Forty-three entrances allow access into campus. In the wake of the Sandy Hook shooting last Friday, Dec. 14, the accessibility of the multitude of doors at EHS has been reconsidered by the administrative team.

“The shooting in Connecticut reminded everyone that we needed to review our policies and procedures,” Mrs. Deborah Asher, head principal, said. “Every time there is something that happens at a school we get knowledge that gives us insight into how we can be more secure. We take all that information, look at what we’re doing and we see if there is something we can do better.”

The nature of the campus provides a challenge in school security that is unique to EHS within the district. While most school campuses are able to be locked down and keep just one main door open, EHS needs multiple doors unlocked during school hours to allow student access to all buildings. Many variables come into play.

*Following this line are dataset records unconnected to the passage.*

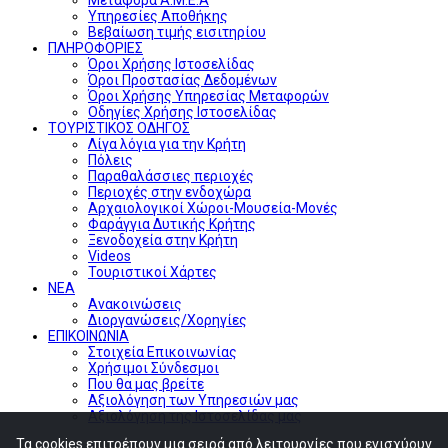
Υπηρεσίες Αποθήκης
Βεβαίωση τιμής εισιτηρίου
ΠΛΗΡΟΦΟΡΙΕΣ
Όροι Χρήσης Ιστοσελίδας
Όροι Προστασίας Δεδομένων
Όροι Χρήσης Υπηρεσίας Μεταφορών
Οδηγίες Χρήσης Ιστοσελίδας
ΤΟΥΡΙΣΤΙΚΟΣ ΟΔΗΓΟΣ
Λίγα λόγια για την Κρήτη
Πόλεις
Παραθαλάσσιες περιοχές
Περιοχές στην ενδοχώρα
Αρχαιολογικοί Χώροι-Μουσεία-Μονές
Φαράγγια Δυτικής Κρήτης
Ξενοδοχεία στην Κρήτη
Videos
Τουριστικοί Χάρτες
ΝΕΑ
Ανακοινώσεις
Διοργανώσεις/Χορηγίες
ΕΠΙΚΟΙΝΩΝΙΑ
Στοιχεία Επικοινωνίας
Χρήσιμοι Σύνδεσμοι
Που θα μας βρείτε
Αξιολόγηση των Υπηρεσιών μας
Αξιολόγηση της Ιστοσελίδας μας
Τα cookies επιτρέπουν μια σειρά από λειτουργίες που ενισχύουν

“We’ve looked at student-travel patterns and where students use the outside the most to get to classes,” Mrs. Asher said. “We decided where we thought we could secure the doors and not have them open to public access and still give access to students. We took everything into consideration to make it as easy on students as we can, while not giving open access to the public.”

The main difference in the protocol change is that more doors will be locked 24 hours a day, seven days a week. Signs will be placed on doors letting students know the availability of access.

Though this protocol change was enacted Monday, the administration team will be in constant review of the changes next semester, making sure that the changes don’t affect students’ abilities to get to classes while still enhancing campus safety.

“We want to make sure the students know this is something that we put a priority on,” Mrs. Asher said. “It’s not just about preventing something from happening. It’s about showing that we’re secure so that students feel emotionally safe and they’re not thinking about the possibility of being harmed. If you’re thinking about the possibility of being harmed, you’re not going to be thinking about learning.”